- _Extracted information_:

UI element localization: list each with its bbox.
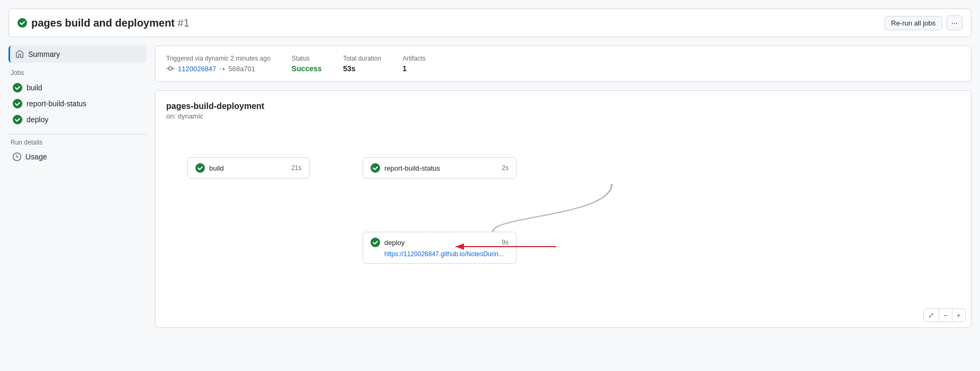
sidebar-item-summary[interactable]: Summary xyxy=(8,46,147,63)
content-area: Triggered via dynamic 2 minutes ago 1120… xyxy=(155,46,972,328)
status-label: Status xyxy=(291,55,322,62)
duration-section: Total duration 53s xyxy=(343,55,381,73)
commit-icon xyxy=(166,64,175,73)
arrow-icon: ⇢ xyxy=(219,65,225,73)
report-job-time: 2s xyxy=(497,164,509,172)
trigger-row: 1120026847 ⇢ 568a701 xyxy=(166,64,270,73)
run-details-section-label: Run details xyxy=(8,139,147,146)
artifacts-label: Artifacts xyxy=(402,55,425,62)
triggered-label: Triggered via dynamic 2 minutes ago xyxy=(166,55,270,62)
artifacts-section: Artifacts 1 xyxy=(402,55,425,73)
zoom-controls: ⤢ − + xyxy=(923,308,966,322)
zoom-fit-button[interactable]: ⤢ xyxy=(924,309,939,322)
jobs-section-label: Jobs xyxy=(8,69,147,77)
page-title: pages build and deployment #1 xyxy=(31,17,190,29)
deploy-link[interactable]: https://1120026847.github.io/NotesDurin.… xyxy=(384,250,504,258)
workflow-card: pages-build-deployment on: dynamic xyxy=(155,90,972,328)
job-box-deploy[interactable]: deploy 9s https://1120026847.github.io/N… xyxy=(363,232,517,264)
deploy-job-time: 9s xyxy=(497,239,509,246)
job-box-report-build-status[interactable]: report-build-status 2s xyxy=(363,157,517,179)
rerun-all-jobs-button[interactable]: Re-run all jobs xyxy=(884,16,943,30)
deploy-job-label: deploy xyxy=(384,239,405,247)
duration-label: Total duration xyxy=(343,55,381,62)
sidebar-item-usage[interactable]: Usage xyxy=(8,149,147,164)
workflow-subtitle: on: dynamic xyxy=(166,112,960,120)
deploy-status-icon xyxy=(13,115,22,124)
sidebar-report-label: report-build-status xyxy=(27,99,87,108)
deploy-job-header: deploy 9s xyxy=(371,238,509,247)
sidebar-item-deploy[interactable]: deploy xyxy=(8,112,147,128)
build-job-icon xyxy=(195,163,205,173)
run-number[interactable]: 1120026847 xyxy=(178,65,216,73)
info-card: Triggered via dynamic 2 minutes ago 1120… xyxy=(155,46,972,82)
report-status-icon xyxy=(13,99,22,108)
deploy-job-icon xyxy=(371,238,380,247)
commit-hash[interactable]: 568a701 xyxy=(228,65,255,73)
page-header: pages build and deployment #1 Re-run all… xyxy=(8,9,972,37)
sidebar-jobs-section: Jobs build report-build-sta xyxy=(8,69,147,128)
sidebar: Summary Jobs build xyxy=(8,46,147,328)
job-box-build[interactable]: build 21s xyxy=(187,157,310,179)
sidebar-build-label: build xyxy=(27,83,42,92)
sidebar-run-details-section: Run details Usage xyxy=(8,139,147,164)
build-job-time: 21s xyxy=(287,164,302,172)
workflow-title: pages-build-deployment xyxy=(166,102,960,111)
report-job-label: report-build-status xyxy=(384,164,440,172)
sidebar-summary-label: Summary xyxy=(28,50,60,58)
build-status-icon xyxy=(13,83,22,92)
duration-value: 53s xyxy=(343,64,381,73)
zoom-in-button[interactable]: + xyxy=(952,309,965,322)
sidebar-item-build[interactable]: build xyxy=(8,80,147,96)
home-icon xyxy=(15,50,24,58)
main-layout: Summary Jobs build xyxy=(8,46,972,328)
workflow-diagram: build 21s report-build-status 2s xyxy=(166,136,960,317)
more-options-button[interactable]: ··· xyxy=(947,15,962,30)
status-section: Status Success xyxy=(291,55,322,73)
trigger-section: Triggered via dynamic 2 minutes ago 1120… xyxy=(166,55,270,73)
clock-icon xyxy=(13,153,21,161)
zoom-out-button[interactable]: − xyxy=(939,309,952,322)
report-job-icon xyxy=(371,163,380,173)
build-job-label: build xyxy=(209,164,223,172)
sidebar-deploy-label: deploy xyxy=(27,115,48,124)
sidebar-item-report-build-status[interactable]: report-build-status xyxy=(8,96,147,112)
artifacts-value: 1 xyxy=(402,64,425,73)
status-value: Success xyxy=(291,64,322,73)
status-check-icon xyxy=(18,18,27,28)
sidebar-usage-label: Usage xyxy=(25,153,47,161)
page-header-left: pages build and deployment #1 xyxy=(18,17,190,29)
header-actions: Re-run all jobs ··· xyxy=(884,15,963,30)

- _Problem requirements_:
The number of lines in the data that hold "Summary" must be the entire answer.

- _Result_:
4